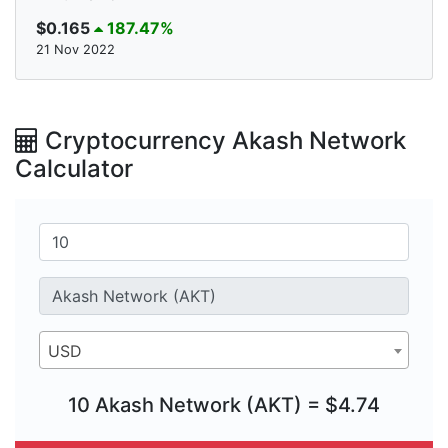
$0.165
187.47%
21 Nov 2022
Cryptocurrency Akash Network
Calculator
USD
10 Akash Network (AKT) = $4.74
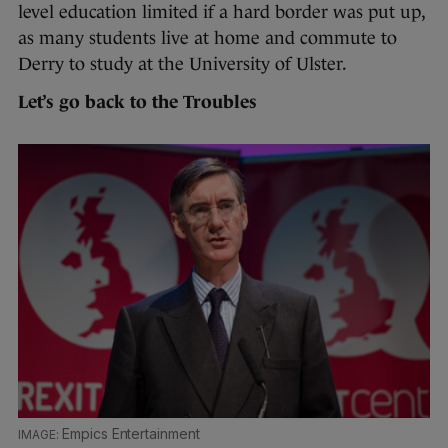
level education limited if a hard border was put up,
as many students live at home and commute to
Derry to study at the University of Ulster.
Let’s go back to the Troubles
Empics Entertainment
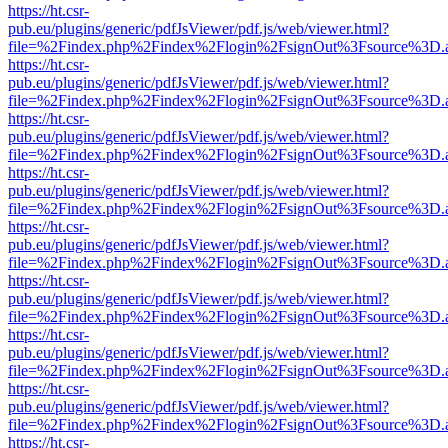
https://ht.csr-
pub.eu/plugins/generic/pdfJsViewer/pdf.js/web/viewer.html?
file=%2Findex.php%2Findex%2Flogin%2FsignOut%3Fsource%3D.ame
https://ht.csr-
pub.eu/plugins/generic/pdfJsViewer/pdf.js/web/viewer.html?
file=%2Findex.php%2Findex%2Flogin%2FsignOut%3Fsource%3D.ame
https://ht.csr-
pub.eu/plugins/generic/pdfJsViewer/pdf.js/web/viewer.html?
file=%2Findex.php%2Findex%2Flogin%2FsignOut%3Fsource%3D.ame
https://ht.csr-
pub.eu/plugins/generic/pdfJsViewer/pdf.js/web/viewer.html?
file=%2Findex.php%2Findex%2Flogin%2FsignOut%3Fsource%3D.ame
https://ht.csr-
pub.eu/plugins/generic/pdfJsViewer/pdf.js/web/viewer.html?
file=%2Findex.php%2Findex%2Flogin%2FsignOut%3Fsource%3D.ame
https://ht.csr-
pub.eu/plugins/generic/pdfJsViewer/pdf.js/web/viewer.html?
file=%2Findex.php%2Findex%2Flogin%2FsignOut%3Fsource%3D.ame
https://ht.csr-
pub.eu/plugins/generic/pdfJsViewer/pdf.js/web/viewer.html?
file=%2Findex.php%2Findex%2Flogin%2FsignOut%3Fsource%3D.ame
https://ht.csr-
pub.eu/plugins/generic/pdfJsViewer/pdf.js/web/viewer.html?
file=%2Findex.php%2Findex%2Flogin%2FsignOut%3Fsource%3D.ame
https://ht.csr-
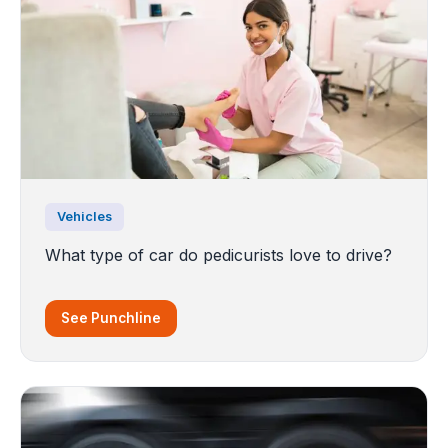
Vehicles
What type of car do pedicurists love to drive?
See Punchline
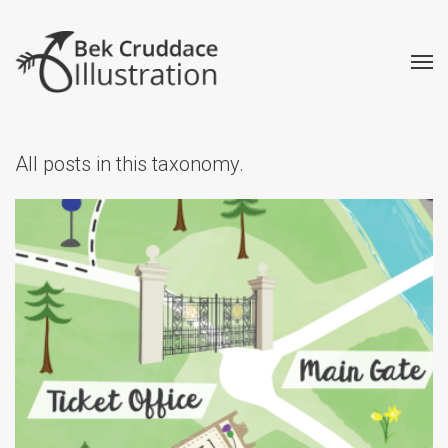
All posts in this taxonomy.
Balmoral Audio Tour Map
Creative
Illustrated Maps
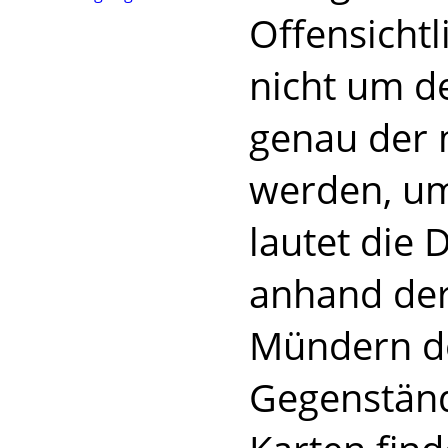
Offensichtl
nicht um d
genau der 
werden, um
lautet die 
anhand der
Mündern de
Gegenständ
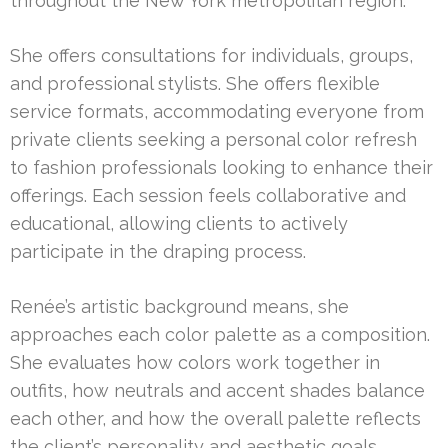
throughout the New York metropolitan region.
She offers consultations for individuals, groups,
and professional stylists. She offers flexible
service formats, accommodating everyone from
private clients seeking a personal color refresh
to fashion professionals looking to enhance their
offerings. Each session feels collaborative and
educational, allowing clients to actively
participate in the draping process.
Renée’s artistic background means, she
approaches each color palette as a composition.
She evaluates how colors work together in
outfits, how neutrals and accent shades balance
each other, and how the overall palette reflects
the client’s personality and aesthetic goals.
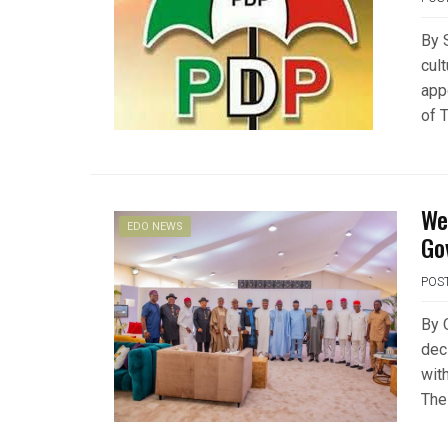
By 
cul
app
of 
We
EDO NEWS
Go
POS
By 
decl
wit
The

==*==

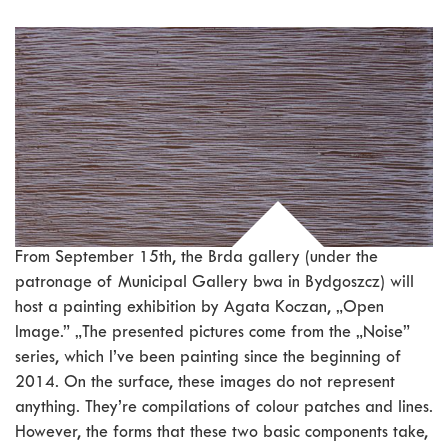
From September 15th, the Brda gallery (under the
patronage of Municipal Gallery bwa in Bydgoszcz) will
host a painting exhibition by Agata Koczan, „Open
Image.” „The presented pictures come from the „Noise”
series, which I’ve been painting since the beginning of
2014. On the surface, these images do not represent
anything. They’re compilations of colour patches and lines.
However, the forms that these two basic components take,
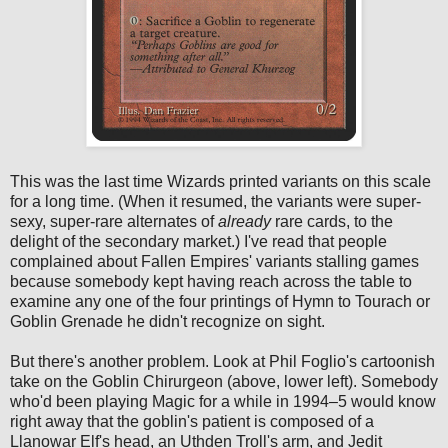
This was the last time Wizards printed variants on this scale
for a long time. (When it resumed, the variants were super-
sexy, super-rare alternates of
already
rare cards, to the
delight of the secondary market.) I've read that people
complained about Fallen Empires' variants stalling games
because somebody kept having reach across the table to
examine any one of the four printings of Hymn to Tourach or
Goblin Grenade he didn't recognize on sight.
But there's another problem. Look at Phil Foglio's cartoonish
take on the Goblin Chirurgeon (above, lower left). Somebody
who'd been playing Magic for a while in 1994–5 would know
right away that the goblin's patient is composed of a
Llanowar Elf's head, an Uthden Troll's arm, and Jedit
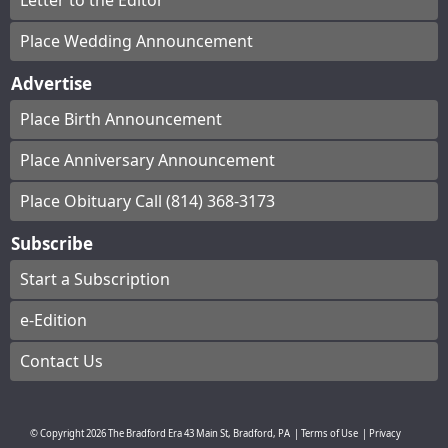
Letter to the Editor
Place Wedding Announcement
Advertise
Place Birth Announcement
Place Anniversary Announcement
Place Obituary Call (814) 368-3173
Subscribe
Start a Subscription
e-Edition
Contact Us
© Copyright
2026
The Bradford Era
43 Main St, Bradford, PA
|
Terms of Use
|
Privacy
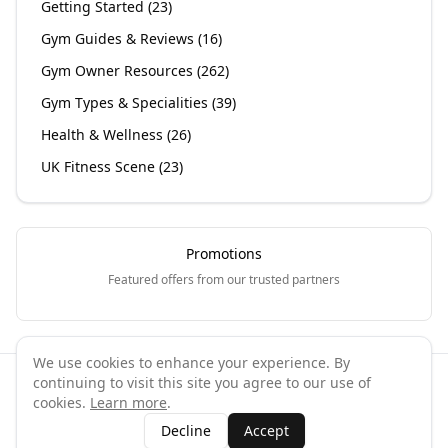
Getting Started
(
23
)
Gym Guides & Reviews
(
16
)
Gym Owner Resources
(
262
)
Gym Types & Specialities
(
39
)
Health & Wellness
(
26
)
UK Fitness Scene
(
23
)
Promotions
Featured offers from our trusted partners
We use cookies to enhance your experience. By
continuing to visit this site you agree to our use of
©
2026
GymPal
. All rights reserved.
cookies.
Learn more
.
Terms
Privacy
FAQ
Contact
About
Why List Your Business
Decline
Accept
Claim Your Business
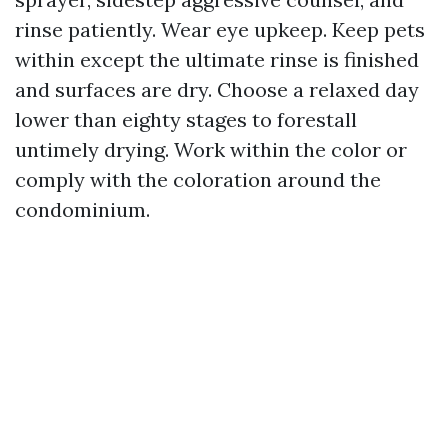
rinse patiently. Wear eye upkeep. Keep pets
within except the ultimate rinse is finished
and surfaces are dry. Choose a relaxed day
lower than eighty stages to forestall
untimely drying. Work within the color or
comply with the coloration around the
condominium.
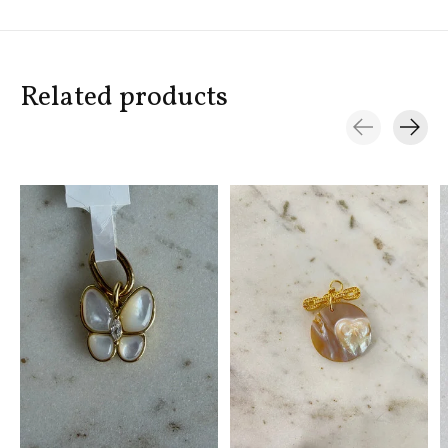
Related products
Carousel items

==*==

## TASK INSTRUCTIONS
In the listing above, find the line with "Getting Started" and the line with "We use cookies to enhance your experience. By"; output exactly those lines and all lines between them.

## RESPONSE TO THIS TASK
Getting Started
(
23
)
Gym Guides & Reviews
(
16
)
Gym Owner Resources
(
262
)
Gym Types & Specialities
(
39
)
Health & Wellness
(
26
)
UK Fitness Scene
(
23
)
Promotions
Featured offers from our trusted partners
We use cookies to enhance your experience. By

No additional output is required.